Monday, 12 July 2021

Arms and armour videos II: Knyght Errant

In writing about these websites and online videos I will not attempt to include specific links but urge readers to explore on YouTube themselves, with a few pointers along the way.

The first group of these arms and armour videos I came across were those from Knyght Errant. This is the nom de vue of Ian LaSpina who is a former US Navy officer and based in Virginia. He is a re-enactor whose persona on such occasions is as an English gentleman at arms of about 1400. 

His considerable number of videos look at types of armour, at helmets in particular, as well as at such matters as the weight carried
( not what you might think ) and the speed at which a man could arm - he can do it in under nine minutes. He also looks at issues about authenticity in re-enactments and he generally opens up to anyone interested the world of the later medieval man in armour. 

He also has some interesting videos on the maintenance of armour and such engaging issues as to how to ‘de-gunk’ your mail/maille  ( not chain mail ) when it arrives from the manufacturer and the various modern cleaning products to use on your re-enactment armour.
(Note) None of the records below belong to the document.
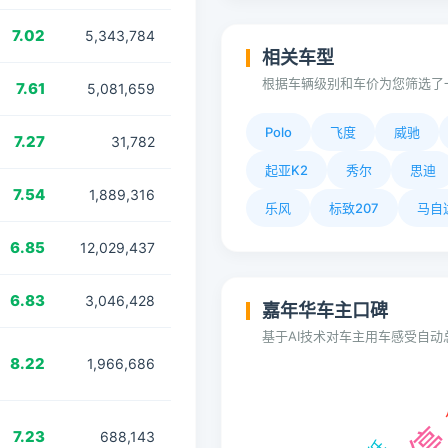
7.02
5,343,784
相关车型
根据车辆级别和车价为您筛选了
7.61
5,081,659
Polo
飞度
威驰
7.27
31,782
起亚K2
秀尔
思迪
7.54
1,889,316
乐风
标致207
马自
6.85
12,029,437
6.83
3,046,428
嘉年华车主口碑
基于AI技术对车主用车感受自
8.22
1,966,686
7.23
688,143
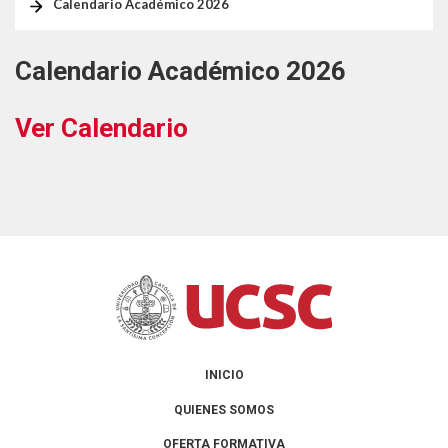
Calendario Académico 2026
Formularios Ev@
Syllabus
Calendario Académico 2026
Calendario Académico 2026
Ver Calendario
INICIO
QUIENES SOMOS
OFERTA FORMATIVA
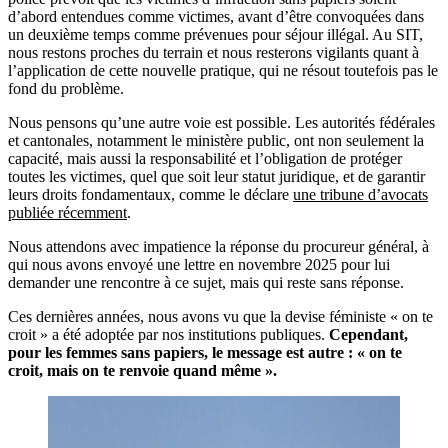
d’abord entendues comme victimes, avant d’être convoquées dans
un deuxième temps comme prévenues pour séjour illégal. Au SIT,
nous restons proches du terrain et nous resterons vigilants quant à
l’application de cette nouvelle pratique, qui ne résout toutefois pas le
fond du problème.
Nous pensons qu’une autre voie est possible. Les autorités fédérales
et cantonales, notamment le ministère public, ont non seulement la
capacité, mais aussi la responsabilité et l’obligation de protéger
toutes les victimes, quel que soit leur statut juridique, et de garantir
leurs droits fondamentaux, comme le déclare
une tribune d’avocats
publiée récemment
.
Nous attendons avec impatience la réponse du procureur général, à
qui nous avons envoyé une lettre en novembre 2025 pour lui
demander une rencontre à ce sujet, mais qui reste sans réponse.
Ces dernières années, nous avons vu que la devise féministe « on te
croit » a été adoptée par nos institutions publiques.
Cependant,
pour les femmes sans papiers, le message est autre : « on te
croit, mais on te renvoie quand même ».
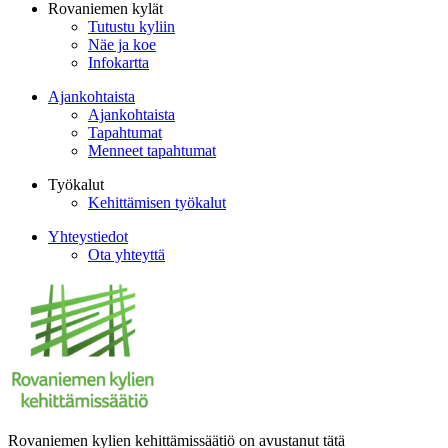
Rovaniemen kylät
Tutustu kyliin
Näe ja koe
Infokartta
Ajankohtaista
Ajankohtaista
Tapahtumat
Menneet tapahtumat
Työkalut
Kehittämisen työkalut
Yhteystiedot
Ota yhteyttä
Rovaniemen kylien kehittämissäätiö on avustanut tätä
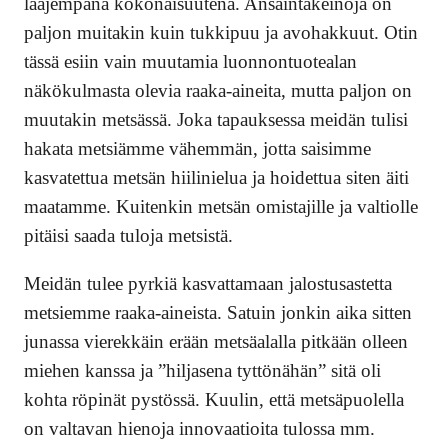
laajempana kokonaisuutena. Ansaintakeinoja on
paljon muitakin kuin tukkipuu ja avohakkuut. Otin
tässä esiin vain muutamia luonnontuotealan
näkökulmasta olevia raaka-aineita, mutta paljon on
muutakin metsässä. Joka tapauksessa meidän tulisi
hakata metsiämme vähemmän, jotta saisimme
kasvatettua metsän hiilinielua ja hoidettua siten äiti
maatamme. Kuitenkin metsän omistajille ja valtiolle
pitäisi saada tuloja metsistä.
Meidän tulee pyrkiä kasvattamaan jalostusastetta
metsiemme raaka-aineista. Satuin jonkin aika sitten
junassa vierekkäin erään metsäalalla pitkään olleen
miehen kanssa ja ”hiljasena tyttönähän” sitä oli
kohta röpinät pystössä. Kuulin, että metsäpuolella
on valtavan hienoja innovaatioita tulossa mm.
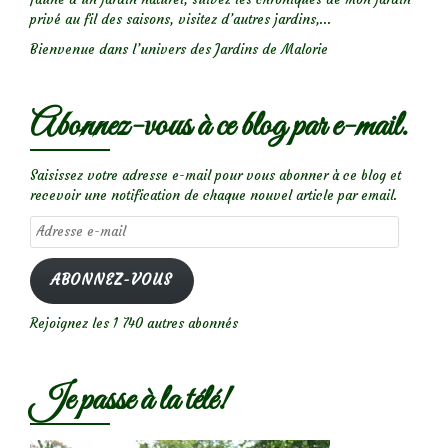
privé au fil des saisons, visitez d’autres jardins,...
Bienvenue dans l’univers des Jardins de Malorie
Abonnez-vous à ce blog par e-mail.
Saisissez votre adresse e-mail pour vous abonner à ce blog et
recevoir une notification de chaque nouvel article par email.
Adresse
e-
mail
ABONNEZ-VOUS
Rejoignez les 1 740 autres abonnés
Je passe à la télé!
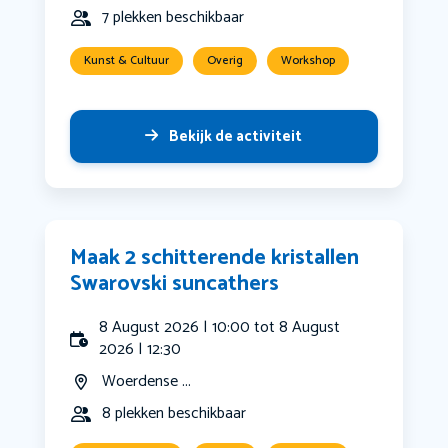
7 plekken beschikbaar
Kunst & Cultuur
Overig
Workshop
Bekijk de activiteit
Maak 2 schitterende kristallen
Swarovski suncathers
8 August 2026 | 10:00 tot 8 August
2026 | 12:30
Woerdense ...
8 plekken beschikbaar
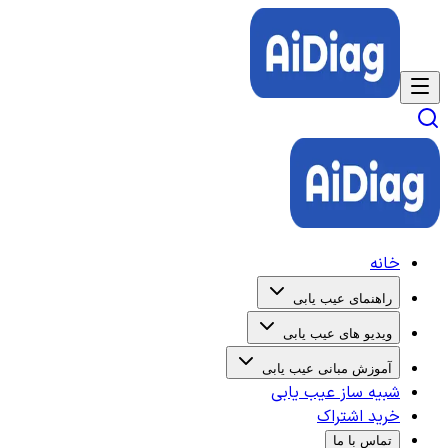
خانه
راهنمای عیب یابی
ویدیو های عیب یابی
آموزش مبانی عیب یابی
شبیه ساز عیب یابی
خرید اشتراک
تماس با ما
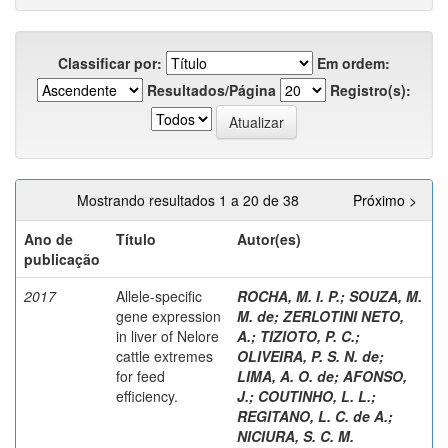
Classificar por:
Em ordem:
Resultados/Página
Registro(s):
Mostrando resultados 1 a 20 de 38
Próximo >
Ano de
Título
Autor(es)
publicação
2017
Allele-specific
ROCHA, M. I. P.
;
SOUZA, M.
gene expression
M. de
;
ZERLOTINI NETO,
in liver of Nelore
A.
;
TIZIOTO, P. C.
;
cattle extremes
OLIVEIRA, P. S. N. de
;
for feed
LIMA, A. O. de
;
AFONSO,
efficiency.
J.
;
COUTINHO, L. L.
;
REGITANO, L. C. de A.
;
NICIURA, S. C. M.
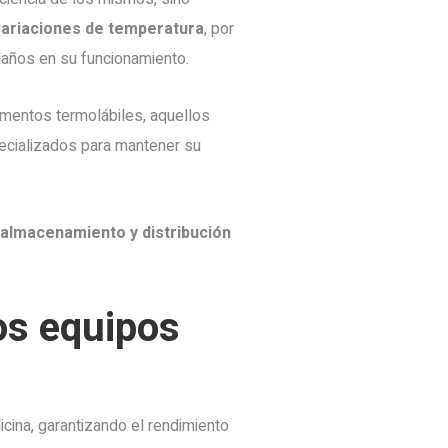
ariaciones de temperatura
, por
daños en su funcionamiento.
camentos termolábiles, aquellos
pecializados para mantener su
 almacenamiento y distribución
os equipos
icina, garantizando el rendimiento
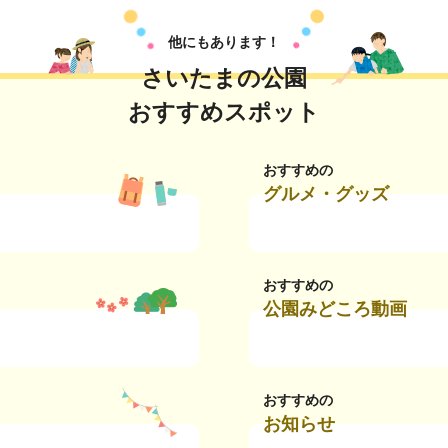
他にもあります！
さいたまの公園
おすすめスポット
おすすめの
グルメ・グッズ
おすすめの
公園みどころ動画
おすすめの
お知らせ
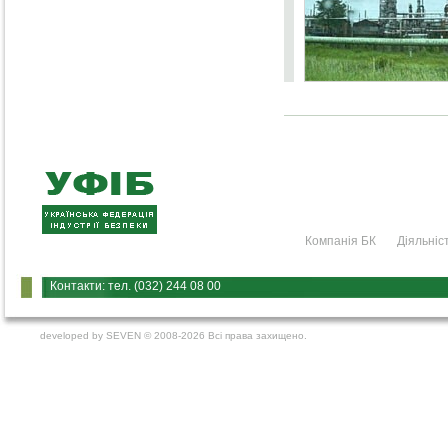
Компанія БК
Діяльніс
Контакти: тел. (032) 244 08 00
developed by
SEVEN
© 2008-2026 Всі права захищено.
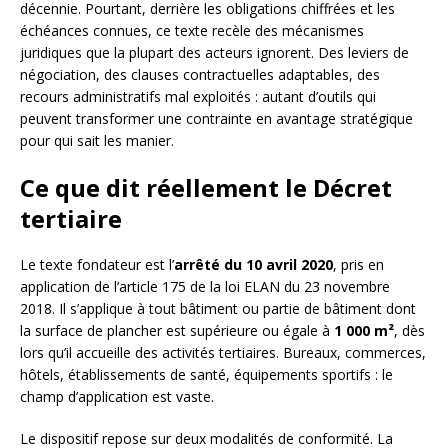
décennie. Pourtant, derrière les obligations chiffrées et les
échéances connues, ce texte recèle des mécanismes
juridiques que la plupart des acteurs ignorent. Des leviers de
négociation, des clauses contractuelles adaptables, des
recours administratifs mal exploités : autant d’outils qui
peuvent transformer une contrainte en avantage stratégique
pour qui sait les manier.
Ce que dit réellement le Décret
tertiaire
Le texte fondateur est l’
arrêté du 10 avril 2020
, pris en
application de l’article 175 de la loi ELAN du 23 novembre
2018. Il s’applique à tout bâtiment ou partie de bâtiment dont
la surface de plancher est supérieure ou égale à
1 000 m²
, dès
lors qu’il accueille des activités tertiaires. Bureaux, commerces,
hôtels, établissements de santé, équipements sportifs : le
champ d’application est vaste.
Le dispositif repose sur deux modalités de conformité. La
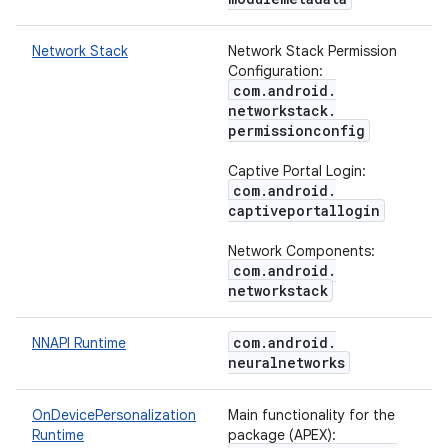
Network Stack
Network Stack Permission
Configuration:
com
.
android
.
networkstack
.
permissionconfig
Captive Portal Login:
com
.
android
.
captiveportallogin
Network Components:
com
.
android
.
networkstack
com
.
android
.
NNAPI Runtime
neuralnetworks
OnDevicePersonalization
Main functionality for the
Runtime
package (APEX):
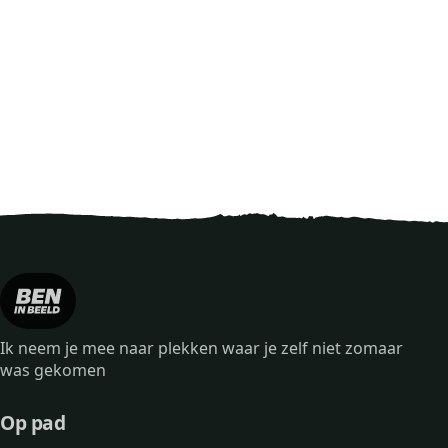
Ik neem je mee naar plekken waar je zelf niet zomaar
was gekomen
Op pad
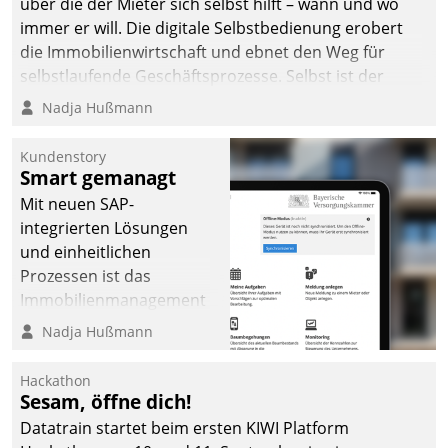
über die der Mieter sich selbst hilft – wann und wo
immer er will. Die digitale Selbstbedienung erobert
die Immobilienwirtschaft und ebnet den Weg für
selbstlaufende Geschäftsprozesse. Selbst ist der
Kunde und smart der Serviceanbieter.
Nadja Hußmann
Kundenstory
Smart gemanagt
Mit neuen SAP-
integrierten Lösungen
und einheitlichen
Prozessen ist das
Immobilienmanagement
der Bayerischen
Nadja Hußmann
Versorgungskammer im
Ressort Kapitalanlage für
Hackathon
künftige Aufgaben und
Sesam, öffne dich!
Herausforderungen
Datatrain startet beim ersten KIWI Platform
gerüstet.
Both of these are covered with a delightful practicality and, to be honest, slight barminess, that catches and holds ones interest. Let’s be honest - once presented with the idea one is intrigued.

One particularly interesting, and insightful video is on his ‘Soft kit’ - the outfit he wears at re-enactments when not in armour but the civilian dress of the period. In a few minutes he conveys a wealth of useful information that helps summon the past to life and dispels common misunderstandings - just what a good re-enactor should do.